Richard Garriott’s Tabula Rasa

(NCsoft)

geschrieben von Carlos Carvalho

 

 
Entwickler: Destination Games
Publisher: NCsoft
Genre: Online-Rollenspiel
Releasedate: Bereits erhältlich
Homepage: Tabula Rasa
Preis: 39,99 € zuzüglich 12,99 € monatlich
Altersfreigabe: Freigegeben ab 16 Jahren gemäß §14 JuSchG

MMORPGs, also "Massively Multiplayer Online Role-Playing Games", stammen von den früheren Rollenspielen ab, die noch mit Papier und Stift oder Bleifiguren in kleineren oder größeren Gruppen gespielt wurden. Die bekanntesten dürften "Warhammer 40.000" oder "Dungeons and Dragons" sein; so ist es auch nicht verwunderlich, dass diese Sorte von Onlinespielen sehr oft auf Fantasygeschichten basieren. Nur wenige Entwickler trauen sich tatsächlich, Science-Fiction-Hintergründe zu verwenden - meist erst dann, wenn es bereits eine Fan-Gemeinde zum Thema gibt, wie das Beispiel von "Matrix Online" oder "Final Fantasy XI" zeigt. Doch wenn Richard Garriott der Meinung ist, er sollte ein neues MMORPG in genau dieser Richtung entwickeln, steht ihm niemand im Weg. Ganz im Gegenteil, dem weltberühmten Erfinder der "Ultima"-Serie werden alle Wünsche erfüllt, um womöglich erneut einen Meilenstein in der Spielegeschichte zu setzen.

Story

In der nahen Zukunft kommt ein fremdes Raumschiff der "Bane" auf die Erde zu. Völlig unvorbereitet versuchen die Menschen erst einmal, friedlichen Kontakt mit den Aliens herzustellen. Doch diese haben etwas anderes im Sinn und greifen erbarmungslos ein Volk an, das ihnen technisch weit unterlegen ist. Dennoch versuchen die Menschen mit all ihren Mitteln, sich gegen den Angriff zu wehren und schaffen es mit herkömmlichen Waffen und alltäglichen Objekten einige Erfolge zu erzielen. Doch als weitere Raumschiffe der Bane über dem Planeten auftauchen, ist die Vernichtung der Menschheit offenbar unvermeidlich. Überraschenderweise stellt aber die amerikanische Regierung ein bisher geheim gehaltenes Sprungportal bereit, mit dem sie einen kleinen Teil der Weltbevölkerung auf einen anderen Planeten befördern kann.

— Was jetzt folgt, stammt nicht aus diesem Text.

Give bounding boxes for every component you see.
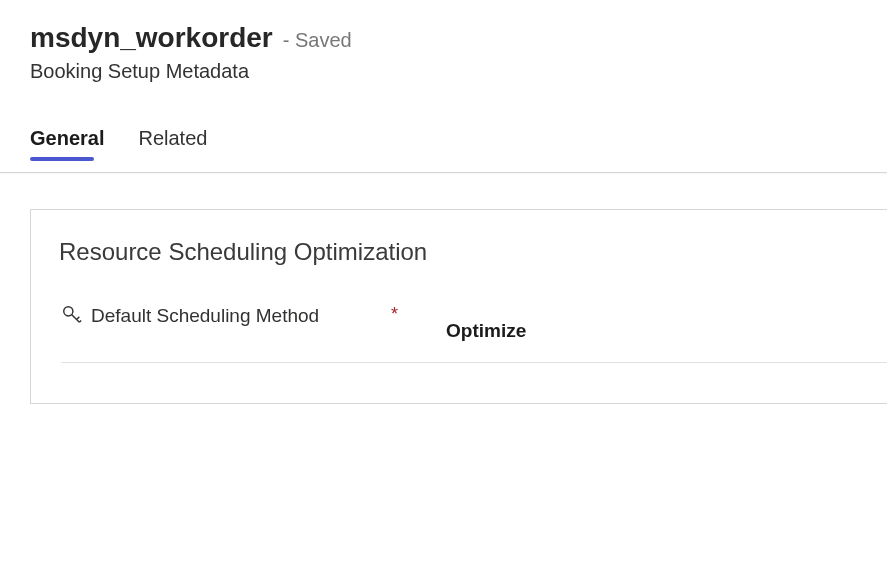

Dieses Gerät, das aus den Resten eines im Jahre 1984 gefundenen UFOs erschaffen wurde, ist die einzige Rettung für die Menschheit. Auf dem neuen Planeten trifft sie auf weitere, freundlicher gesinnte Aliens, mit denen sie die Organisation "Allied Free Sentients", abgekürzt AFS, gründet. Die eigentlichen Besitzer des Sprungportals, die "Eloh", stellen sich auch als Behüter der Menschen heraus, die wenigen Ausgewählten eine besondere Macht, "Logos" genannt, gegeben haben. Mit den Kräften der "Logos" erhalten diese Personen magische Fähigkeiten, die ihnen eine echte Chance gegen die Bane auf dem neuen Planeten eröffnen. Während des Spiels lernt man weitere "Logos"-Symbole zu interpretieren und somit auch die Sprache und Geschichte dieser alten, weisen Zivilisation kennen.

Karten und Missionen

Anstatt den Spieler mit einer enormen, unübersichtlichen Welt zu konfrontieren, die ihn erst einmal völlig überfordert, ist die Welt in "Tabula Rasa" in verschiedene Karten unterteilt. Zwischen den Karten kann man mit Raumschiffen oder über Portale reisen, wobei man allerdings in weitere Abschnitte des Spiels gelangt. Es lohnt sich deshalb, alles auf einer Karte zu erledigen, bevor man zur nächsten, deutlich schwierigeren, reist. Auf jeder Karte ist eine große Anzahl an Missionen zu finden, die von unterschiedlichen Personen in verschiedenen Quartieren zu bekommen sind. Den aktuellen Stand jeder Mission kann man sich in einem eigenen Menü anschauen, er wird aber auch im normalen HUD oben rechts angezeigt. Die meisten Missionen bestehen darin, dass man etwas angreifen, verteidigen, sammeln oder jemanden begleiten und beschützen soll. Viele der Aufgaben setzen sich aus einzelnen Abschnitten zusammen, so dass der Spieler verpflichtet ist, herumzureisen und die Karte gut kennenzulernen. Zwischen den Quartieren bewegt man sich allerdings am schnellsten durch kleine Sprungportale, womit dem Spieler viel Zeit und Rennerei erspart werden. Interessant ist auch, dass man weitere Missionen gelegentlich per Radio bekommt.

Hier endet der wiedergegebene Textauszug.